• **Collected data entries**
◆ ◆ ◆

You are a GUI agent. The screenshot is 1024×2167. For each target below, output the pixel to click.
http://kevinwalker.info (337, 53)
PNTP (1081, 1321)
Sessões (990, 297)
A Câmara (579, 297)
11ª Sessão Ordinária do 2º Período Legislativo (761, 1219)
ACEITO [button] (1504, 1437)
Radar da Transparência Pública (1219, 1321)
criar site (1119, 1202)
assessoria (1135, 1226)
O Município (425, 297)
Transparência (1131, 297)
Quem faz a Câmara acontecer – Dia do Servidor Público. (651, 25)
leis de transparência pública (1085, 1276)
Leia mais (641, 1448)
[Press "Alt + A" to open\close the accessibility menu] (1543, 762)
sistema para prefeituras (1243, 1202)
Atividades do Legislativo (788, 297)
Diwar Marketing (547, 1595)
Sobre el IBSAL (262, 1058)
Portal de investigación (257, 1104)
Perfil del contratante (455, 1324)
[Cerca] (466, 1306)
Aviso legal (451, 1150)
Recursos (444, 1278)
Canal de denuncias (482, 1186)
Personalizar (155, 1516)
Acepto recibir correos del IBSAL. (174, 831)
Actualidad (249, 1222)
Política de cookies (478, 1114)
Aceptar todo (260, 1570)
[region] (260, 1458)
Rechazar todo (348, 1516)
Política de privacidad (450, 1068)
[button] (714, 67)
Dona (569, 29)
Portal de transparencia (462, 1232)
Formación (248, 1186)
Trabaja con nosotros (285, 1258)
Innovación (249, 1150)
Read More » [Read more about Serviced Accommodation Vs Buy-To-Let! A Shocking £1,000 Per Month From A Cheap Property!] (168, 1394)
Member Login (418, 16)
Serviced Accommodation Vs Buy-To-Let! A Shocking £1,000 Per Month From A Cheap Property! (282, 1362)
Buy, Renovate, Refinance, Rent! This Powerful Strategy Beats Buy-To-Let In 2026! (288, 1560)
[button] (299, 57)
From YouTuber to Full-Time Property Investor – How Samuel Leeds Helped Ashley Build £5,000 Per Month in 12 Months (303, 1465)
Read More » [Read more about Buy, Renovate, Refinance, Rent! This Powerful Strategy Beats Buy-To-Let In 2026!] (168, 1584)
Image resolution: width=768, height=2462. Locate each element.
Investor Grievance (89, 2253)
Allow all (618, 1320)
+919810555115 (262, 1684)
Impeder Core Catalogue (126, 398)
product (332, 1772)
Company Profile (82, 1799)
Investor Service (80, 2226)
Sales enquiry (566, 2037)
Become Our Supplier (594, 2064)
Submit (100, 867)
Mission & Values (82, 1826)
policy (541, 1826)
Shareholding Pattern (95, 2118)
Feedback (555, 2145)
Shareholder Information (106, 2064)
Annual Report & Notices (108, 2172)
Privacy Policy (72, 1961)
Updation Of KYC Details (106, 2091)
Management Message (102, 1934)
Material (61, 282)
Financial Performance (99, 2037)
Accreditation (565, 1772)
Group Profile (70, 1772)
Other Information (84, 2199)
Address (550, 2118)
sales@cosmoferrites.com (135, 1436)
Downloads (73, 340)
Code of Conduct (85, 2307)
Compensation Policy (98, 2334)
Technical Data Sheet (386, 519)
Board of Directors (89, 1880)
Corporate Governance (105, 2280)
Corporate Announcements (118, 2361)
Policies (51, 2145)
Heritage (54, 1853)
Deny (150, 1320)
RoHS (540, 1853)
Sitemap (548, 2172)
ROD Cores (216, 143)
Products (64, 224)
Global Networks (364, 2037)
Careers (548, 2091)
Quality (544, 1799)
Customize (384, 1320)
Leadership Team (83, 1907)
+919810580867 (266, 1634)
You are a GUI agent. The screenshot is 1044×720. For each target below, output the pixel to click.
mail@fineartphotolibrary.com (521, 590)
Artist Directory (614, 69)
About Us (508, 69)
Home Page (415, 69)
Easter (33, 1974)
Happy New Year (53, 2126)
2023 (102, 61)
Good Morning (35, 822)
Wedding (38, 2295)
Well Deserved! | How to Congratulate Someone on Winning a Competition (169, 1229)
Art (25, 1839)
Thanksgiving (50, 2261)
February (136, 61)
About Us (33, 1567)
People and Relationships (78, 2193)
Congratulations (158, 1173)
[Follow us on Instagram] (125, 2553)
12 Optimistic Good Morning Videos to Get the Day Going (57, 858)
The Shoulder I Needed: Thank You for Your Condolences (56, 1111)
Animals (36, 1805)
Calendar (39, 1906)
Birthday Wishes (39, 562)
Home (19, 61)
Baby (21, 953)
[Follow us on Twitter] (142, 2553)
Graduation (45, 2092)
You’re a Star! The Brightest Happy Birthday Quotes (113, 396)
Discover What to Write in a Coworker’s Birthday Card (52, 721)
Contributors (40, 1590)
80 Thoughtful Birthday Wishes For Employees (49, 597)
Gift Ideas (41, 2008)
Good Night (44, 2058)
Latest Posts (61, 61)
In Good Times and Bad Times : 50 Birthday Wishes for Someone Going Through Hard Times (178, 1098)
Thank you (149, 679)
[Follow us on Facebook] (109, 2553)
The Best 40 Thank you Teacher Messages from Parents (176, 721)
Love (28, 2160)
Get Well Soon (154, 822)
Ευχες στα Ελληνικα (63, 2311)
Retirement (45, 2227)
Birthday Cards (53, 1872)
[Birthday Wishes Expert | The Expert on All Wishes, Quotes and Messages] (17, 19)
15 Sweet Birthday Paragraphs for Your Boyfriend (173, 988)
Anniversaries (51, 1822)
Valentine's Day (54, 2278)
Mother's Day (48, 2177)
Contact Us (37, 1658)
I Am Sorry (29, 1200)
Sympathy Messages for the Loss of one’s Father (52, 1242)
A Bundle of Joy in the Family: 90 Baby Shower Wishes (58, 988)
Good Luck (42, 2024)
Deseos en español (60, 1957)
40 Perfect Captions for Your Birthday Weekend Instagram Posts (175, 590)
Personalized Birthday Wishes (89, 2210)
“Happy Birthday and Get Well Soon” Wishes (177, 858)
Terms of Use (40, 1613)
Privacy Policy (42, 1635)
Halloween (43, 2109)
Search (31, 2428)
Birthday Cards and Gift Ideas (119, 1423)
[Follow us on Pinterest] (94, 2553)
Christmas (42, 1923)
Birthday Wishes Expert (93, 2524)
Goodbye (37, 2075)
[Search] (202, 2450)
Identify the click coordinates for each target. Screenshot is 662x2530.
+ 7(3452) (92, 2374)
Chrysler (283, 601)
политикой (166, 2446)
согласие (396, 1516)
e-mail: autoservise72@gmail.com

◆ ◆ ◆

• **Task instructions**
Up to and including the line with "menu] (1543, 762)", repeat the data exactly, starting from its first line; nothing else belongs in the response.

• **Written solution**
You are a GUI agent. The screenshot is 1024×2167. For each target below, output the pixel to click.
http://kevinwalker.info (337, 53)
PNTP (1081, 1321)
Sessões (990, 297)
A Câmara (579, 297)
11ª Sessão Ordinária do 2º Período Legislativo (761, 1219)
ACEITO [button] (1504, 1437)
Radar da Transparência Pública (1219, 1321)
criar site (1119, 1202)
assessoria (1135, 1226)
O Município (425, 297)
Transparência (1131, 297)
Quem faz a Câmara acontecer – Dia do Servidor Público. (651, 25)
leis de transparência pública (1085, 1276)
Leia mais (641, 1448)
[Press "Alt + A" to open\close the accessibility menu] (1543, 762)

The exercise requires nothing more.